Après la bénédiction de Vanhilde, Riarg sentit qu'il devait dire quelque chose, tout le monde attendait qu'il clôture ou rouvre le débat. Il plissa les yeux, comme à son habitude, se redressa dans sa chaise puis donna une réponse qui se voulait équivoque.

« Fort bien. Je pense que personne ici ne viendra s'opposer à cette union. » il se racla la gorge et laissa un silence volontaire. Si la rhétorique était un art alors Riarg était un artiste car il savait jouer avec les regards, les réactions, le moindre silence ou les changements de ton. « Je ne m'y oppose point non plus. », tout en laissant entendre qu'il n'était pas assez enjoué pour donner sa bénédiction. « Le rôle de reine n'est pas de tout repos Lis Diantha, bien folle celle qui croit pouvoir en assumer entièrement les responsabilités. Heureusement le conseil veille et nous saurons toujours là pour vous aider dans la tâche. » Il marqua un autre silence, comme pour mettre mal à l'aise le jeune couple. Ce qu'il venait de dire était à la fois pour Ysor comme pour Lis, le pouvoir peut être donné ou reprit à tout moment et cela au bon gré du conseil, mais il avait amené très subtilement l'admonestation, avec courtoisie et sans aucun mot querelleur.

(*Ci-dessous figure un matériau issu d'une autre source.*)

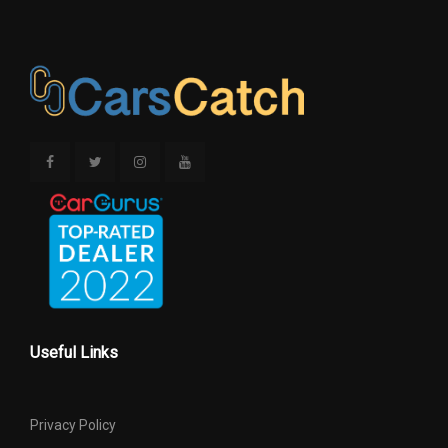
Useful Links
Privacy Policy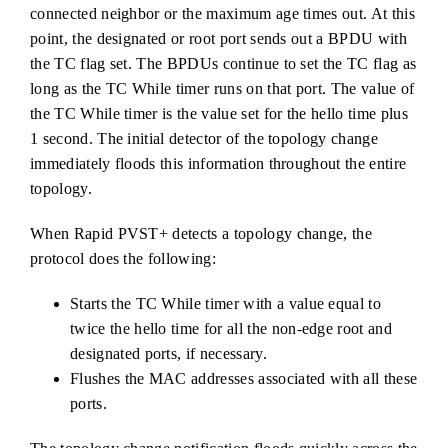
connected neighbor or the maximum age times out. At this
point, the designated or root port sends out a BPDU with
the TC flag set. The BPDUs continue to set the TC flag as
long as the TC While timer runs on that port. The value of
the TC While timer is the value set for the hello time plus
1 second. The initial detector of the topology change
immediately floods this information throughout the entire
topology.
When Rapid PVST+ detects a topology change, the
protocol does the following:
Starts the TC While timer with a value equal to
twice the hello time for all the non-edge root and
designated ports, if necessary.
Flushes the MAC addresses associated with all these
ports.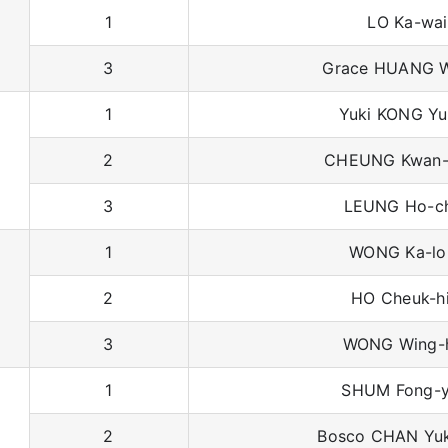
1
LO Ka-wai
3
Grace HUANG W
1
Yuki KONG Yu
2
CHEUNG Kwan-
3
LEUNG Ho-c
1
WONG Ka-lo
2
HO Cheuk-h
3
WONG Wing-
1
SHUM Fong-y
2
Bosco CHAN Yu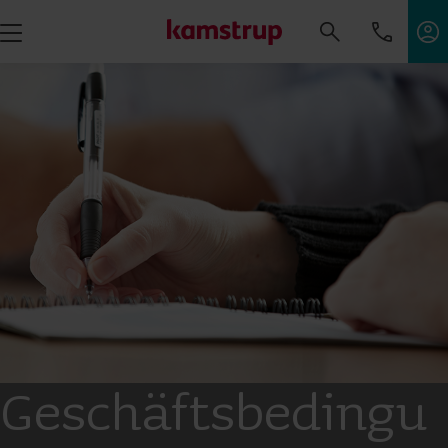
Geschäftsbedingu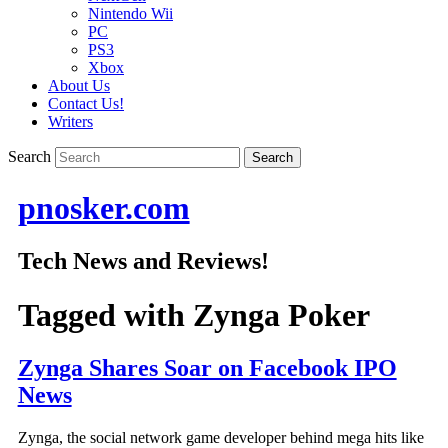
Nintendo Wii
PC
PS3
Xbox
About Us
Contact Us!
Writers
Search
pnosker.com
Tech News and Reviews!
Tagged with
Zynga Poker
Zynga Shares Soar on Facebook IPO
News
Zynga, the social network game developer behind mega hits like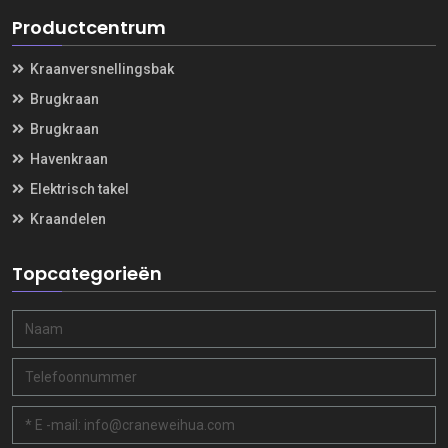
Productcentrum
Kraanversnellingsbak
Brugkraan
Brugkraan
Havenkraan
Elektrisch takel
Kraandelen
Topcategorieën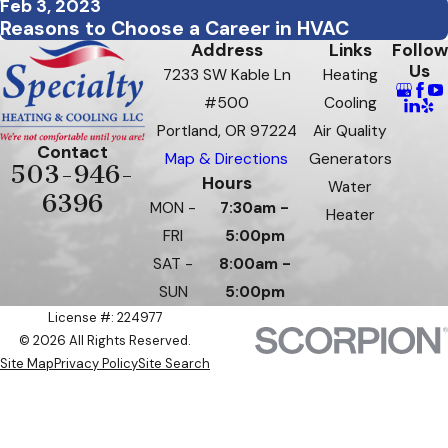
Feb 3, 2023
Reasons to Choose a Career in HVAC
Address
Links
Follow
Us
7233 SW Kable Ln
Heating
#500
Cooling
Portland, OR 97224
Air Quality
Contact
Map & Directions
Generators
503-946-
Hours
Water
6396
MON -
7:30am -
Heater
FRI
5:00pm
SAT -
8:00am -
SUN
5:00pm
License #: 224977
© 2026 All Rights Reserved.
Site Map
Privacy Policy
Site Search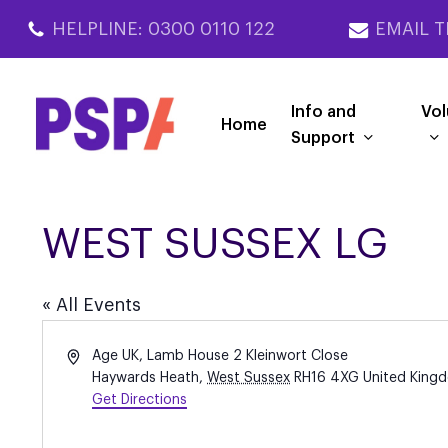
Skip
HELPLINE: 0300 0110 122
EMAIL T
to
main
content
Info and
Vol
Home
Support
WEST SUSSEX LG
« All Events
Address
Age UK, Lamb House 2 Kleinwort Close
Haywards Heath
,
West Sussex
RH16 4XG
United King
Get Directions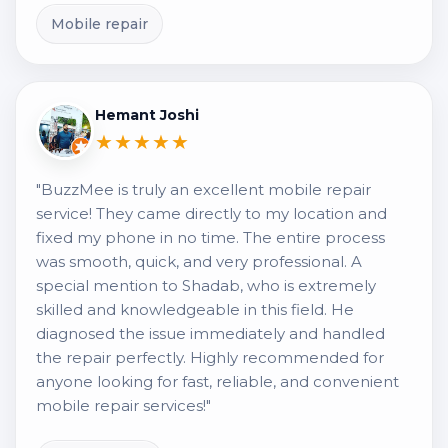
Mobile repair
Hemant Joshi
★★★★★
"BuzzMee is truly an excellent mobile repair
service! They came directly to my location and
fixed my phone in no time. The entire process
was smooth, quick, and very professional. A
special mention to Shadab, who is extremely
skilled and knowledgeable in this field. He
diagnosed the issue immediately and handled
the repair perfectly. Highly recommended for
anyone looking for fast, reliable, and convenient
mobile repair services!"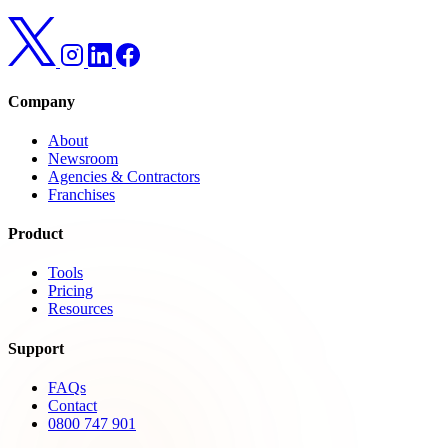
Company
About
Newsroom
Agencies & Contractors
Franchises
Product
Tools
Pricing
Resources
Support
FAQs
Contact
0800 747 901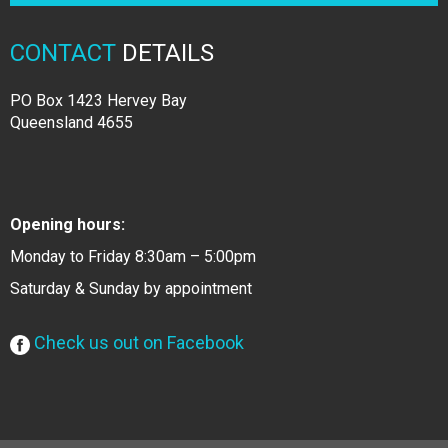
CONTACT
DETAILS
PO Box 1423 Hervey Bay
Queensland 4655
Opening hours:
Monday to Friday 8:30am – 5:00pm
Saturday & Sunday by appointment
Check us out on Facebook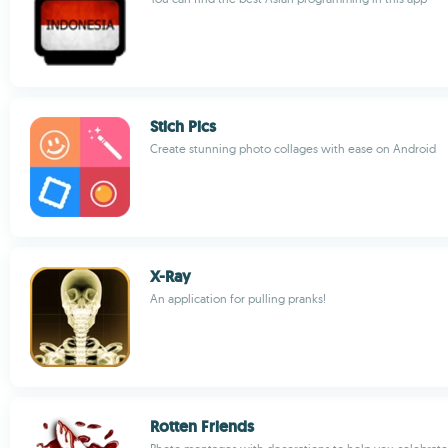
Stich Pics
Create stunning photo collages with ease on Android
X-Ray
An application for pulling pranks!
Rotten Friends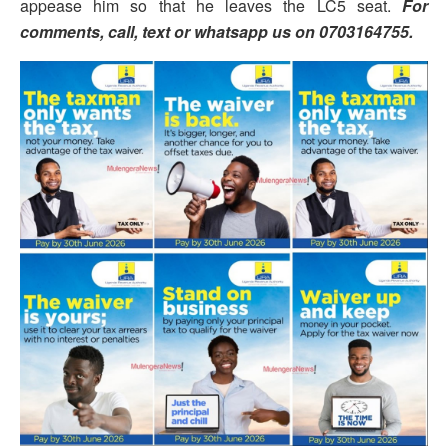
appease him so that he leaves the LC5 seat.
For
comments, call, text or whatsapp us on 0703164755.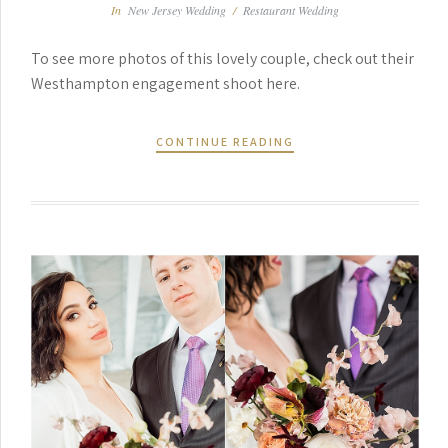
In
New Jersey Wedding
/
Restaurant Wedding
To see more photos of this lovely couple, check out their
Westhampton engagement shoot here.
CONTINUE READING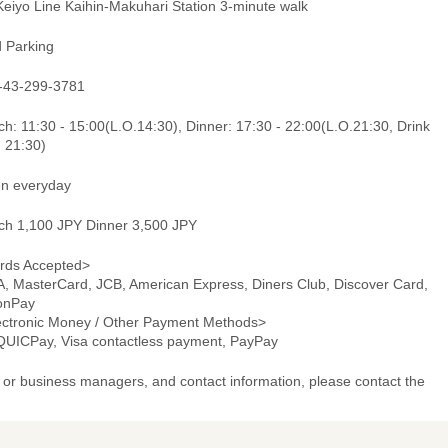
Keiyo Line Kaihin-Makuhari Station 3-minute walk
d Parking
-43-299-3781
h: 11:30 - 15:00(L.O.14:30), Dinner: 17:30 - 22:00(L.O.21:30, Drink
. 21:30)
n everyday
ch 1,100 JPY Dinner 3,500 JPY
rds Accepted>
A, MasterCard, JCB, American Express, Diners Club, Discover Card,
onPay
ectronic Money / Other Payment Methods>
 QUICPay, Visa contactless payment, PayPay
or business managers, and contact information, please contact the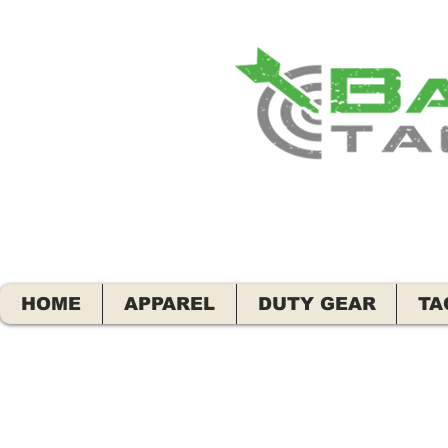
HOME
APPAREL
DUTY GEAR
TA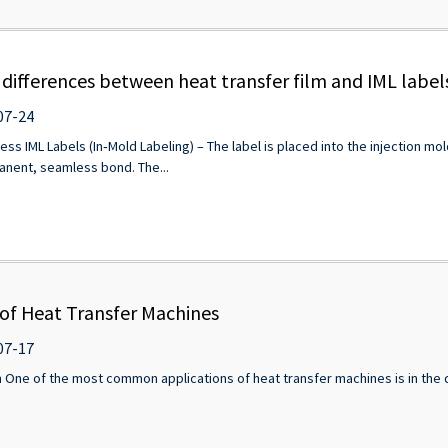
 differences between heat transfer film and IML label
07-24
ess IML Labels (In‑Mold Labeling) – The label is placed into the injection mol
manent, seamless bond. The...
 of Heat Transfer Machines
07-17
 One of the most common applications of heat transfer machines is in the de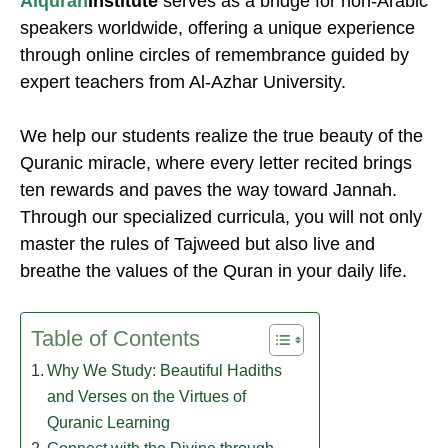
Alquran
Institute
serves as a bridge for non-Arabic
speakers worldwide, offering a unique experience
through online circles of remembrance guided by
expert teachers from Al-Azhar University.
We help our students realize the true beauty of the
Quranic miracle, where every letter recited brings
ten rewards and paves the way toward Jannah.
Through our specialized curricula, you will not only
master the rules of Tajweed but also live and
breathe the values of the Quran in your daily life.
Table of Contents
Why We Study: Beautiful Hadiths
and Verses on the Virtues of
Quranic Learning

Maintenant elle savait qu'il aurait toujours un œil sur ses moindres décisions.
« Si personne n'a plus rien à ajouter, nous pouvons clore cette réunion. »

Stratégiquement, il restait persuadé que cette union était bénéfique, elle calmerait les ardeurs des Olarils les plus récalcitrants, permettrait une meilleur cohésion et peut-être même, à long-terme, la fin des révolutionnaires et des dissidents. Lis Diantha n'était pas une noble de sang et Riarg en avait cure, tout passe par la socialisation et l'éducation et la noblesse n'est pas une question de gènes mais de mœurs, de codes et de normes. Et il n'hésiterait pas à la cadrer, de force s'il fallait, dans ce carcan rigide de traditions. « Les mondanités ont quelque chose de rassurant, elles délimitent la sphère de liberté de chacun et rendent les gens prévisibles » pensa Riarg.